Adiós, Maude.

—Adiós, Robín, adiós.

Los fugitivos bajaron rápidamente la colina, atravesaron la villa sin detenerse y no disminuyeron su marcha hasta que se vieron bajo la sombra protectora del bosque de Sherwood.

IX

Hacia las diez de la noche, Gilbert, que esperaba con impaciencia el regreso de los viajeros, dejó al padre Eldred en el cuarto de Ritson y bajó junto a Margarita, que hacía las cosas de la casa; quería enterarse de si miss Mariana no se inquietaba por la larga ausencia de su hermano.

—Son las diez, Maggie, las diez, y esa joven no está en la casa.

—Se paseaba con Lance por el camino de enfrente.

—Habrá perdido la casa de vista y se habrá perdido. Tengo que encontrarla.

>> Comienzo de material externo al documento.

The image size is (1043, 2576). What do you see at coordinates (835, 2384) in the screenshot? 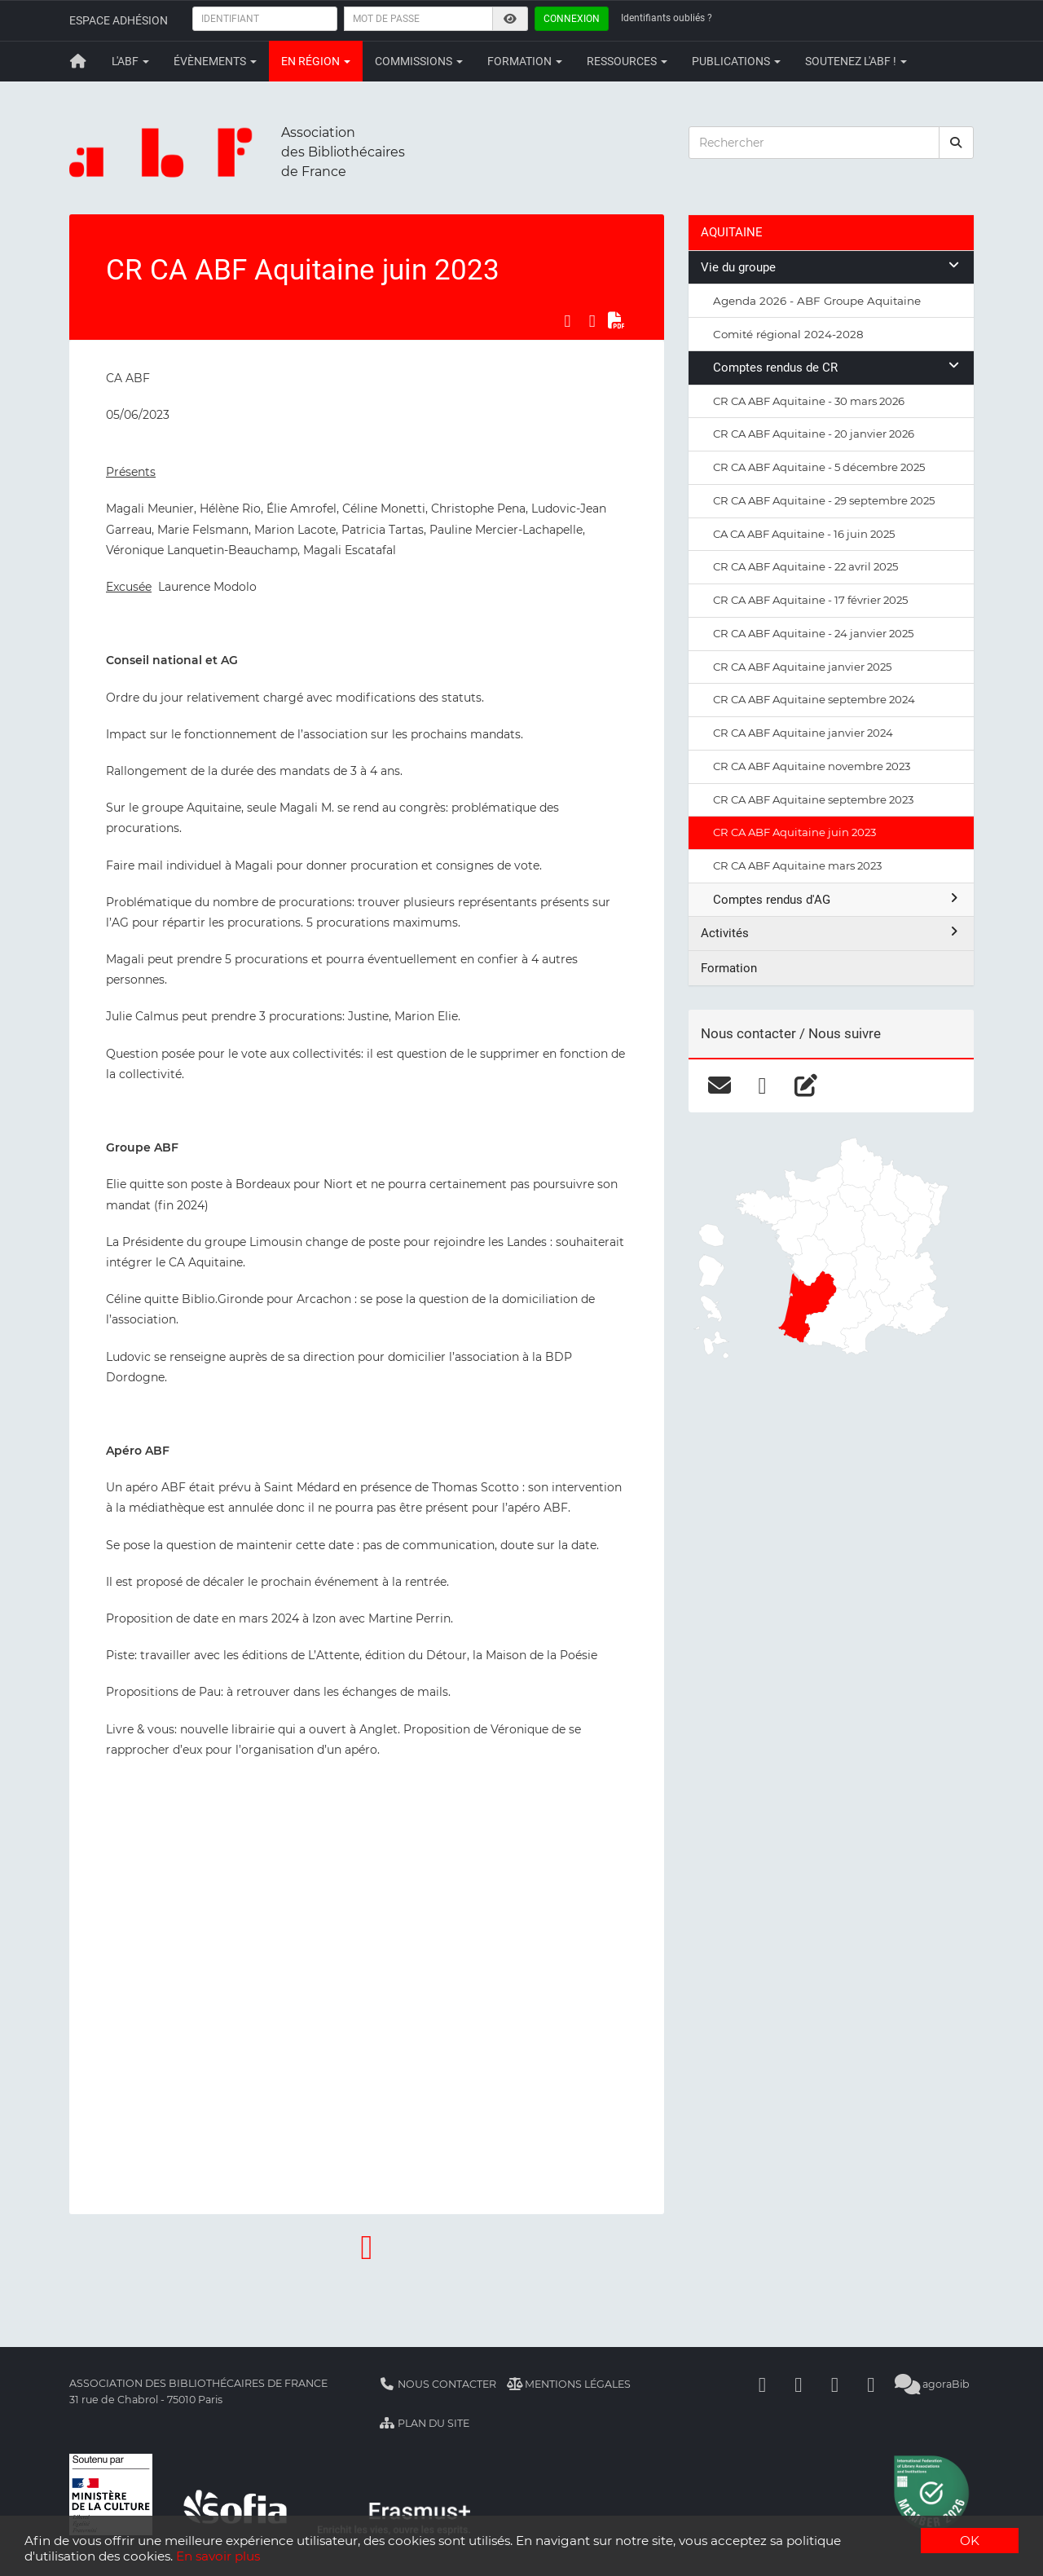
I see `[Youtube]` at bounding box center [835, 2384].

Guiado por el instinto o más bien por esa premonición que adquieren los guardabosques viviendo en su medio, Gilbert siguió exactamente el camino que había recorrido Mariana hasta el lugar en que se sentó. Llegado allí, el guardabosque creyó escuchar un sordo gemido junto a una avenida cercana hasta la que el follaje no permitía llegar los rayos de luna; escuchó atentamente y percibió los gemidos entremezclados con débiles gritos como los de un animal que sufre. La oscuridad era profunda, y Gilbert se dirigió a tientas hacia el lugar de donde partían los gemidos; a medida que se acercaba, los quejidos se hacían más claros, y pronto los pies del guarda tropezaron con una masa inerte tendida en el suelo; se inclinó, extendió el brazo, y su mano tocó los pelos de un animal por entre los que rezumaba un sudor frío. El animal, reanimado al contacto de esta mano, hizo un movimiento, y sus quejas se convirtieron en un débil ladrido de agradecimiento.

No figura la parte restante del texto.